• Entries shown:
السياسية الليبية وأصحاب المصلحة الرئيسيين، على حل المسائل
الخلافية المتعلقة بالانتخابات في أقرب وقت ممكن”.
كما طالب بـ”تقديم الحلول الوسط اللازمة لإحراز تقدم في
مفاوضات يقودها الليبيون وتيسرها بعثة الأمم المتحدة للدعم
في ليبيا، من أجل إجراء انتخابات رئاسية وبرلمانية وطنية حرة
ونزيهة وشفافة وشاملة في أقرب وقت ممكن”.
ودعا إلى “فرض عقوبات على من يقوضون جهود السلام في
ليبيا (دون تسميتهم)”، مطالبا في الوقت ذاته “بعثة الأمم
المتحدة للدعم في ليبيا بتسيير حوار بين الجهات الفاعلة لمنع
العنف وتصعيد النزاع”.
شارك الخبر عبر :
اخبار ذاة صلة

• About this task: Print every line of the listing exactly.

• Exercise response:
السياسية الليبية وأصحاب المصلحة الرئيسيين، على حل المسائل
الخلافية المتعلقة بالانتخابات في أقرب وقت ممكن”.
كما طالب بـ”تقديم الحلول الوسط اللازمة لإحراز تقدم في
مفاوضات يقودها الليبيون وتيسرها بعثة الأمم المتحدة للدعم
في ليبيا، من أجل إجراء انتخابات رئاسية وبرلمانية وطنية حرة
ونزيهة وشفافة وشاملة في أقرب وقت ممكن”.
ودعا إلى “فرض عقوبات على من يقوضون جهود السلام في
ليبيا (دون تسميتهم)”، مطالبا في الوقت ذاته “بعثة الأمم
المتحدة للدعم في ليبيا بتسيير حوار بين الجهات الفاعلة لمنع
العنف وتصعيد النزاع”.
شارك الخبر عبر :
اخبار ذاة صلة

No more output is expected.